Chaque année, à la rentrée, les éleveurs, réunis en organisations de producteurs, négocient avec les coopératives ou industriels privés (Lactalis, Danone, Savencia.) qui collectent leur lait. Les formules de prix établies serviront de base à la rémunération des éleveurs pour l’année suivante, mais aussi de base de négociation pour les industriels, qui entreront en discussion avec la grande distribution en décembre.
Industriels et distributeurs sont tenus par les lois Egalim de « sanctuariser » la matière première agricole, pour protéger la rémunération des agriculteurs. Ce mécanisme a plutôt bénéficié à la filière laitière jusqu’à début 2026, même si éleveurs et industriels dénoncent chaque tentative de la grande distribution de brader le prix du lait, jugé non rémunérateur pour les producteurs. Récemment, « la brique à 80 centimes » a suscité une bataille médiatique entre Michel-Edouard Leclerc et les syndicalistes agricoles.
En 2025, la collecte de lait en France a atteint 23,5 milliards de litres, avec un prix payé aux éleveurs de 496 euros pour 1 000 litres de lait conventionnel, selon des chiffres officiels. C’est la première année dans le vert pour les éleveurs après une année à l’équilibre et trois dans le rouge, selon la FNPL, association spécialisée des producteurs de lait. Toutefois, le coût de production, minoré des aides reçues, s’est établi à 482 euros pour 1 000 litres.
Mais 2025 a aussi vu une baisse des prix du beurre, qui avaient atteint des records. Plusieurs industriels évoquent une « menace de surproduction » laitière, faisant planer le risque de baisses des prix payés aux éleveurs. Dans ce contexte, la guerre au Moyen-Orient a provoqué une hausse des coûts de production, notamment pour le gazole des tracteurs, les emballages et l’énergie consommée par les usines.
La collecte de lait française et mondiale restant à des niveaux record et les prix du beurre continuant de baisser, les prix payés aux éleveurs ont chuté, atteignant 448 euros pour 1 000 litres en juillet. L’été a été difficile pour les éleveurs, avec une baisse de la collecte de 1,3 % en juin.
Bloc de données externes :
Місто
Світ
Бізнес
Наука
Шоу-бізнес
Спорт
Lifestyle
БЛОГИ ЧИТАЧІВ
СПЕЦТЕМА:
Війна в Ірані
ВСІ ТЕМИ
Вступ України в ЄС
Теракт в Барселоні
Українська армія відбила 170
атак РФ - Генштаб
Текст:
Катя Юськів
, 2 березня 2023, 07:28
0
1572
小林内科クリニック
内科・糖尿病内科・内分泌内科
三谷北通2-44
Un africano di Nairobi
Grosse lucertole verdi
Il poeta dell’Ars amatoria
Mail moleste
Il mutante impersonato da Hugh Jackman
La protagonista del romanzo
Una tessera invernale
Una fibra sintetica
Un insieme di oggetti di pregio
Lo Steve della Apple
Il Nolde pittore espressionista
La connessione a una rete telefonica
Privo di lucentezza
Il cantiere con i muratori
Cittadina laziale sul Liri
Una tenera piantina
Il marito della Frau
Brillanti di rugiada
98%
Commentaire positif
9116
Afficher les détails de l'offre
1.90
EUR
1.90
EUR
L’inquiétude porte également sur les fourrages : au 10 septembre, la pousse cumulée des prairies était inférieure de 39 % à la moyenne de référence (1989-2018). Les éleveurs craignent que les indemnisations de l’État ne soient pas à la hauteur.
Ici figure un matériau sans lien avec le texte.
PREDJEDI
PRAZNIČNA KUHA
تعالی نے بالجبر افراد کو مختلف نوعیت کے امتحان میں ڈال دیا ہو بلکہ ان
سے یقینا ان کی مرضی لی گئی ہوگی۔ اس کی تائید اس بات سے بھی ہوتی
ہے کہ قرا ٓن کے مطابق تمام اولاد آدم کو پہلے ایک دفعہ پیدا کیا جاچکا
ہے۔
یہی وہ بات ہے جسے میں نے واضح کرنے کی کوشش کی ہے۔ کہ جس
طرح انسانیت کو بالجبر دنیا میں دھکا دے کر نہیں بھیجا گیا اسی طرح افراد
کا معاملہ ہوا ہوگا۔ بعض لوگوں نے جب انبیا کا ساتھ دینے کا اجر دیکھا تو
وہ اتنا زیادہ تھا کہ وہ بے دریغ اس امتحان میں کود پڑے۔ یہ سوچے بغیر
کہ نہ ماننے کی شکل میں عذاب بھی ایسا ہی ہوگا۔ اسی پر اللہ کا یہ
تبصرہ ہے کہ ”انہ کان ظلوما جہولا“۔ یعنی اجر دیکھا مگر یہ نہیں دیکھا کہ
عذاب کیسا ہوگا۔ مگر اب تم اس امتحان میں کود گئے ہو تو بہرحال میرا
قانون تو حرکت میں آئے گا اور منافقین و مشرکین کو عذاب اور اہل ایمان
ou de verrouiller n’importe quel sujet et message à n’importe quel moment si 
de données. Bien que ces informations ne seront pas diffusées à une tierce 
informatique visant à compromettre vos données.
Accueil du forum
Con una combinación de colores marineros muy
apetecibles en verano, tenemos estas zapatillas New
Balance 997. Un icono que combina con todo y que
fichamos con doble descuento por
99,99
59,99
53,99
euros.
Pascal Clément, éleveur référent pour la section lait de la FNSEA, exprime son désarroi : « En février/mars, on risque de ne plus avoir de fourrage » et d’envoyer des bêtes à l’abattoir. La France a déjà perdu 15 % de ses vaches laitières depuis 2015. Selon la FNPL, il manque 100 euros entre le prix actuel payé aux éleveurs (moins de 440 euros pour 1 000 L) et la hausse des coûts de production, avec une demande d’aide gouvernementale de 300 euros par vache.
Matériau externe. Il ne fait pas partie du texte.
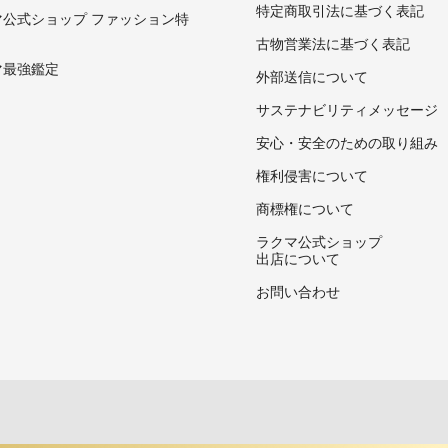
特定商取引法に基づく表記
マ公式ショップ ファッション特
古物営業法に基づく表記
マ最強鑑定
外部送信について
サステナビリティメッセージ
安心・安全のための取り組み
権利侵害について
商標権について
ラクマ公式ショップ
出店について
お問い合わせ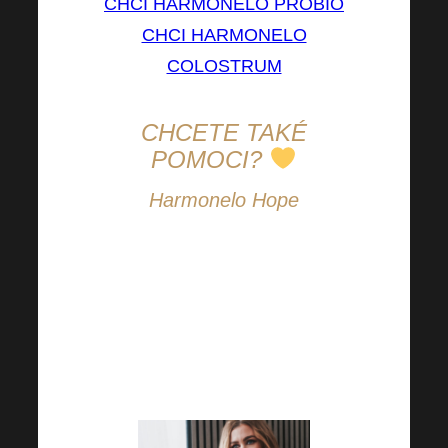
CHCI HARMONELO PROBIO
CHCI HARMONELO
COLOSTRUM
CHCETE TAKÉ
POMOCI?
Harmonelo Hope
Pomáhejte i nadále s námi a
podpořte další projekty v rámci
Harmonelo Hope. Pomáhejme
společně tam, kde je to
potřeba.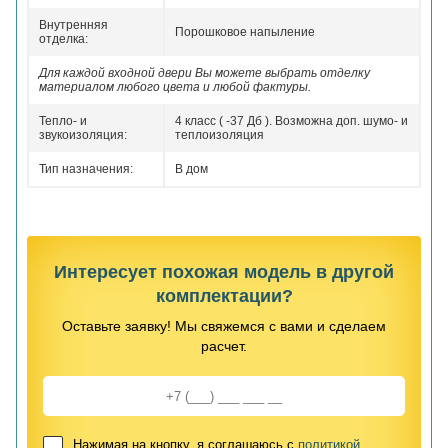
Внутренняя
Порошковое напыление
отделка:
Для каждой входной двери Вы можете выбрать отделку
материалом любого цвета и любой фактуры.
Тепло- и
4 класс ( -37 Дб ). Возможна доп. шумо- и
звукоизоляция:
теплоизоляция
Тип назначения:
В дом
Интересует похожая модель в другой
комплектации?
Оставьте заявку! Мы свяжемся с вами и сделаем
расчет.
Нажимая на кнопку, я соглашаюсь с
политикой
Pascal Lebrun, président des coopératives laitières, a averti que la trésorerie des coopératives ne pourra pas « faire tampon » indéfiniment. Du côté des industriels privés, le PDG de la Fnil, François-Xavier Huard, a déclaré que les marges étaient trop faibles pour revaloriser les prix. Un consensus se dégage : distribution et consommateurs doivent accepter des hausses de prix « de quelques centimes » pour asr la survie des éleveurs.